There has been a lot of IPv6 activity since my last blog post. I wanted to give folks an update.
- Belize's top-level-domain servers are reachable over IPv6.
- The University of California, Santa Barbara v6-enabled their DNS servers. UCSB does secondary DNS for Brown and Oregon State, and they got dragged along too.
- ClamAV added IPv6 support in version 0.94.
- IPv6 traffic at the Amsterdam Internet Exchange, the largest IXP in the world, continued to increase. The percentage of IPv6 traffic (compared to IPv4) hit a new peak, 0.4%.
- Several Nokia firewalls received IPv6 Ready certification. Penn State uses Nokia firewalls for the ITS firewall service, so this is good news for us.
- On a personal note, I had an IPv6 patch accepted into OpenSolaris. It added IPv6 support to the whois(1) utility.

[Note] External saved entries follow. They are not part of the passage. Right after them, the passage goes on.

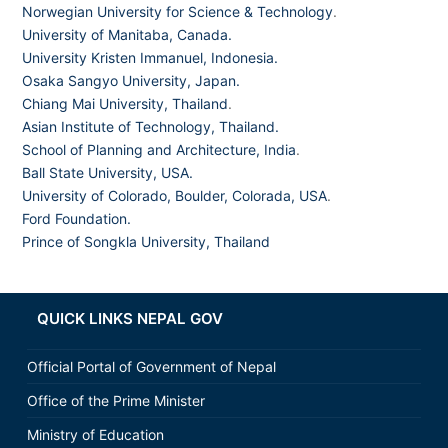
Norwegian University for Science & Technology
.
University of Manitaba, Canada.
University Kristen Immanuel, Indonesia.
Osaka Sangyo University, Japan.
Chiang Mai University, Thailand
.
Asian Institute of Technology, Thailand.
School of Planning and Architecture, India
.
Ball State University, USA.
University of Colorado, Boulder, Colorada, USA
.
Ford Foundation.
Prince of Songkla University, Thailand
QUICK LINKS NEPAL GOV
Official Portal of Government of Nepal
Office of the Prime Minister
Ministry of Education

The most interesting event was the APNIC 26 conference. Google's talk made the case for IPv6. We've long known that there are limits to NAT's scalability. Google is concerned that "AJAX applicatiosn break behind excessive NAT" due to ephemeral port exhaustion. Essentially, modern web apps create lots of connections, and that limits how many clients a NAT box can handle. This claim was echoed by NTT in a related talk. NTT tried to put some numbers on how many clients can be placed behind a single public IP address. They measued the number of concurrent TCP sessions created by popular "Web 2.0" services (YouTube, iGoogle, iTunes Music Store, etc), and used this to get some ballpark numbers for how many clients can be comfortably NATed. The numbers aren't encouraging.
Google had some good advice on how sites could do IPv6 deployment. They emphasized building testing and pilot services, and stressed that IPv6 doesn't have to be at parity with IPv4 on day one. I was glad to see this, since I frequently encounter defeatist thinking regarding IPv6: "Our {firewall, load-balancer, etc} doesn't support feature X for IPv6, therefore we can't do anything with IPv6!" This is simply false. IPv6 isn't an all-or-nothing proposal. While there are certainly problems, many of them aren't show-stoppers. For example, at Penn State, the ITS Wiki is IPv6-enabled, but it's not at feature-parity with IPv4. It's not load-balanced on IPv6, and the backend database isn't IPv6-enabled. The web double-sign-on system protecting it isn't IPv6-enabled either. We'll get to those issues later. For the moment, it was more important for us to do something rather than nothing. It doesn't have to be perfect on day one.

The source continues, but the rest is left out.